Kultur gegen Geld

Subkultur als Kultur jener «kleinen Leute», die nicht innerhalb der bestehenden, ideologisch eindeutig besetzten Strukturen oder Institutionen arbeiten können oder wollen. Es zeigt sich, dass diese Subkultur durchwegs ein gebrochenes Verhältnis zum Geld hat – im Gegensatz zur bürgerlichen Hochkultur, die die Tatsache, aus lauter marktgängigen Waren zu bestehen, nicht hinterfragt, weil genügend Geld vorhanden ist, um die Warenform als Quantité négligeable übersehen zu können.

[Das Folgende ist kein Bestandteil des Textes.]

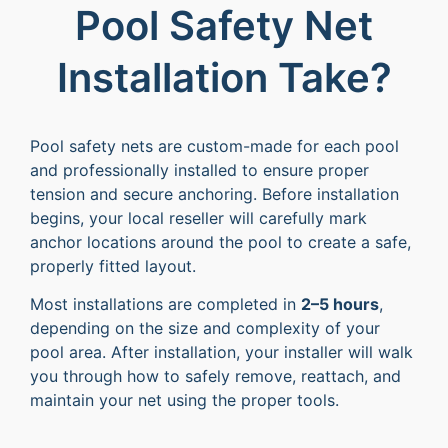
Pool Safety Net
Installation Take?
Pool safety nets are custom-made for each pool
and professionally installed to ensure proper
tension and secure anchoring. Before installation
begins, your local reseller will carefully mark
anchor locations around the pool to create a safe,
properly fitted layout.
Most installations are completed in
2–5 hours
,
depending on the size and complexity of your
pool area. After installation, your installer will walk
you through how to safely remove, reattach, and
maintain your net using the proper tools.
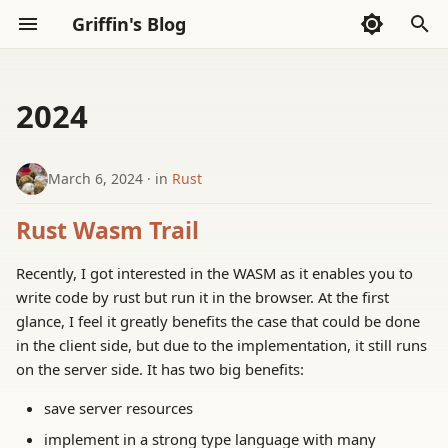
Griffin's Blog
I
n
2024
Sections
AI Exploration
Sections
AI Code Agent(Codex)
Whispers
i
t
March 6, 2024
in
Rust
Frontend
AI Exploration
Thoughts
i
Rust Wasm Trail
Go Language
Reading
a
Recently, I got interested in the WASM as it enables you to
Haskell
Tools
l
write code by rust but run it in the browser. At the first
i
glance, I feel it greatly benefits the case that could be done
LLVM
in the client side, but due to the implementation, it still runs
z
on the server side. It has two big benefits:
Math
i
save server resources
n
Rust
implement in a strong type language with many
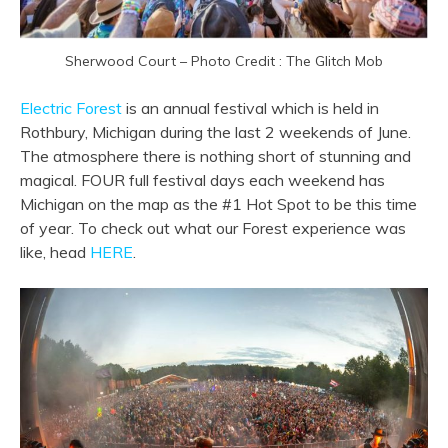
Sherwood Court – Photo Credit : The Glitch Mob
Electric Forest
is an annual festival which is held in
Rothbury, Michigan during the last 2 weekends of June.
The atmosphere there is nothing short of stunning and
magical. FOUR full festival days each weekend has
Michigan on the map as the #1 Hot Spot to be this time
of year. To check out what our Forest experience was
like, head
HERE
.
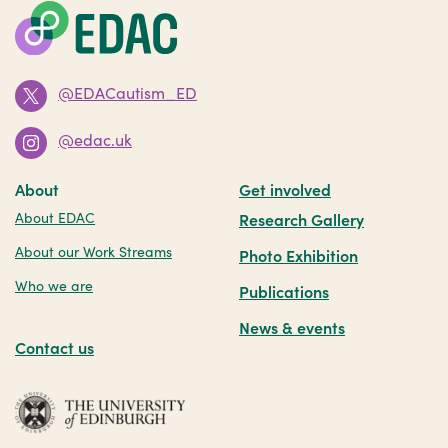
@EDACautism_ED
@edac.uk
About
Get involved
About EDAC
Research Gallery
About our Work Streams
Photo Exhibition
Who we are
Publications
News & events
Contact us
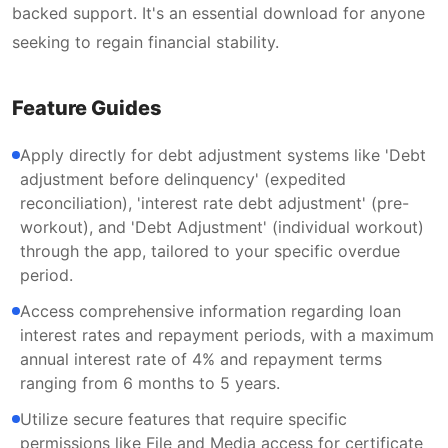
backed support. It's an essential download for anyone
seeking to regain financial stability.
Feature Guides
Apply directly for debt adjustment systems like 'Debt
adjustment before delinquency' (expedited
reconciliation), 'interest rate debt adjustment' (pre-
workout), and 'Debt Adjustment' (individual workout)
through the app, tailored to your specific overdue
period.
Access comprehensive information regarding loan
interest rates and repayment periods, with a maximum
annual interest rate of 4% and repayment terms
ranging from 6 months to 5 years.
Utilize secure features that require specific
permissions like File and Media access for certificate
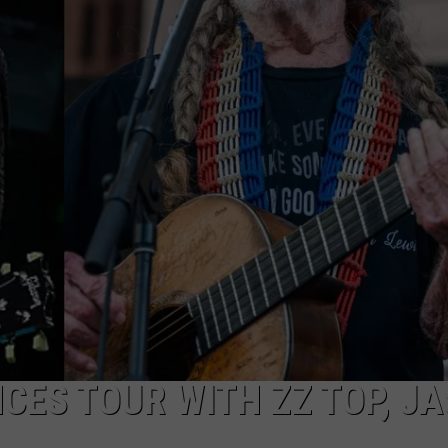
R
CES TOUR WITH ZZ TOP, J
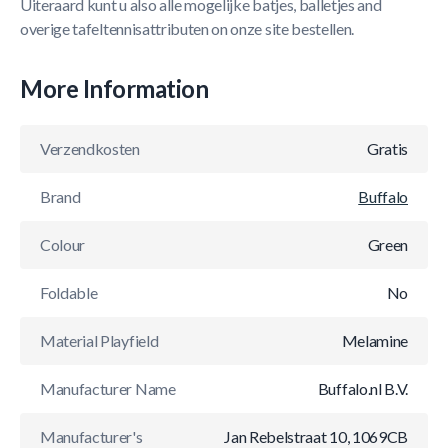
Uiteraard kunt u also alle mogelijke batjes, balletjes and
overige tafeltennisattributen on onze site bestellen.
More Information
Verzendkosten
Gratis
Brand
Buffalo
Colour
Green
Foldable
No
Material Playfield
Melamine
Manufacturer Name
Buffalo.nl B.V.
Manufacturer's
Jan Rebelstraat 10, 1069CB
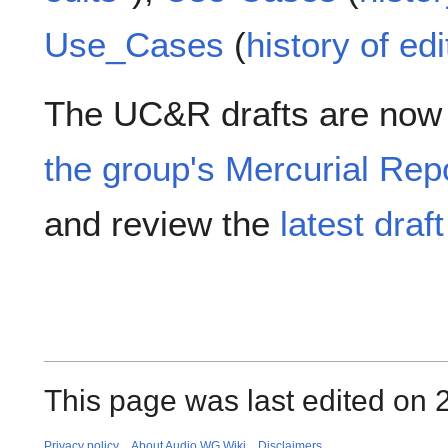
Use_Cases
(
history of edi
The UC&R drafts are now 
the group's Mercurial Rep
and review the
latest draf
This page was last edited on 2
Privacy policy
About Audio WG Wiki
Disclaimers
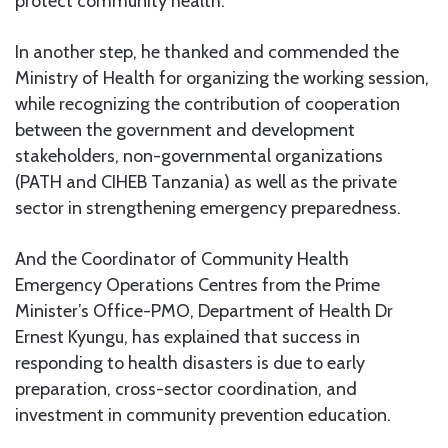
protect community health.
In another step, he thanked and commended the
Ministry of Health for organizing the working session,
while recognizing the contribution of cooperation
between the government and development
stakeholders, non-governmental organizations
(PATH and CIHEB Tanzania) as well as the private
sector in strengthening emergency preparedness.
And the Coordinator of Community Health
Emergency Operations Centres from the Prime
Minister’s Office-PMO, Department of Health Dr
Ernest Kyungu, has explained that success in
responding to health disasters is due to early
preparation, cross-sector coordination, and
investment in community prevention education.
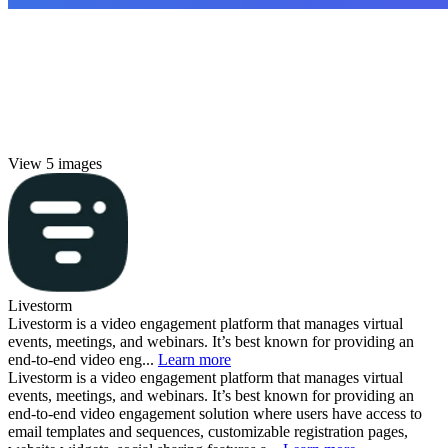
View 5 images
Livestorm
Livestorm is a video engagement platform that manages virtual
events, meetings, and webinars. It’s best known for providing an
end-to-end video eng...
Learn more
Livestorm is a video engagement platform that manages virtual
events, meetings, and webinars. It’s best known for providing an
end-to-end video engagement solution where users have access to
email templates and sequences, customizable registration pages,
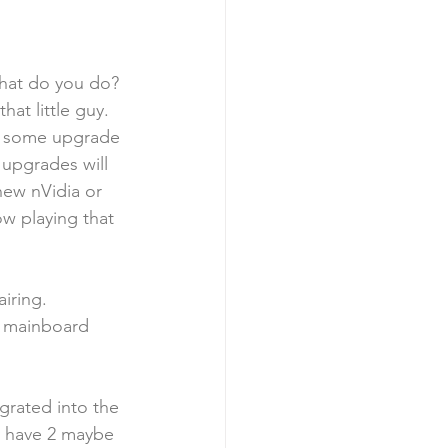
hat do you do? 
at little guy.  
u some upgrade 
 upgrades will 
new nVidia or 
w playing that 
iring.  
e mainboard 
egrated into the 
y have 2 maybe 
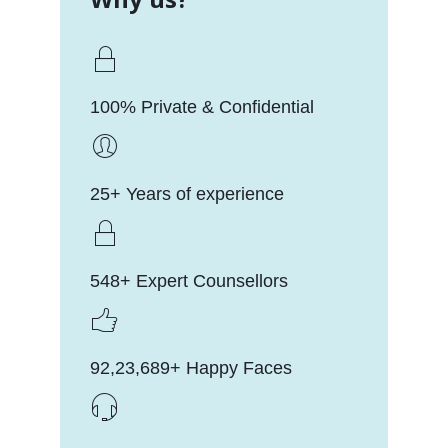
100% Private & Confidential
25+ Years of experience
548+ Expert Counsellors
92,23,689+ Happy Faces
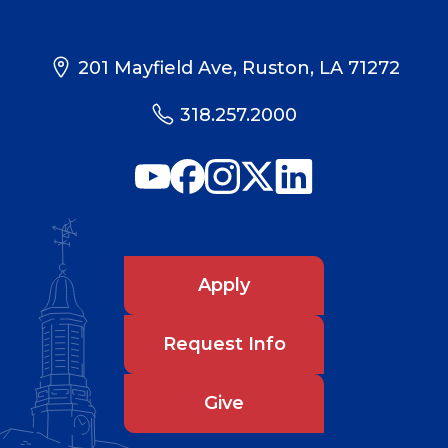
201 Mayfield Ave, Ruston, LA 71272
318.257.2000
Apply
Request Info
Give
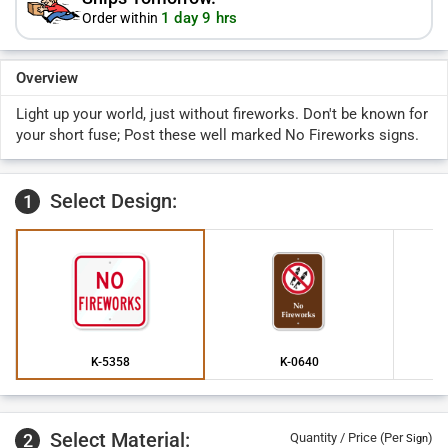
1 day 9 hrs
Order within
Overview
Light up your world, just without fireworks. Don't be known for
your short fuse; Post these well marked No Fireworks signs.
Select Design:
1
K-5358
K-0640
Select Material:
2
Quantity / Price (Per
)
Sign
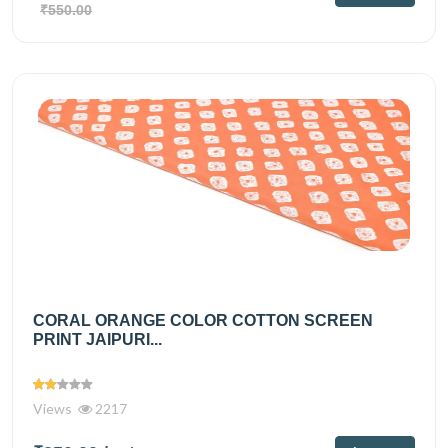
₹550.00
CORAL ORANGE COLOR COTTON SCREEN
PRINT JAIPURI...
Views
2217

In der Subkultur wird die Utopie einer nicht über Geld vermittelten Form sozialen Umgangs gelebt und weitergetragen, und zwar in der ganzen Widersprüchlichkeit, die sich aus dem unmöglichen Anspruch ergibt, hier und heute Leben insgesamt als Kultur ausserhalb des Disziplinierungs- und Zwangssystems verstehen zu wollen, das das Geld für die grosse Mehrheit der Menschen darstellt.

1986/87 hing in der Stadt Bern eine Zeit lang an vielen Wänden das Zaffaraya-Manifest, verfasst von den BewohnerInnen der Hüttendorfsiedlung Zaffaraya, die bis zur polizeilichen Räumung am 17. November 1987 auf dem Gaswerkareal an der Aare stand. In diesem Manifest hiess es unter anderem: «Kultur heisst: Essen, Wohnen, Arbeiten, Denken, Fühlen, Träumen, zämä sii, zämä rede… Kultur heisst Leben.»

Der Bruch zwischen Kultur und Subkultur verläuft dort, wo die Kulturideologie des Bürgertums die Grenze zwischen Kultur und Nicht-Kultur ansetzt. Die unausgesprochene Voraussetzung bürgerlicher Kultur lautet: Was nichts kostet, ist nichts wert. Dagegen die Voraussetzung der Subkultur: Ob Zahnpasta oder Kunst – was kostet, ist Zwang, weil es zum Geldverdienen nötigt. Möglichst viel Geld zu verdienen, ist ein unhinterfragbar positiver Wert bürgerlicher Kultur – mit möglichst wenig Geld sein Ding machen zu können der unhinterfragbar positive Wert von Subkultur.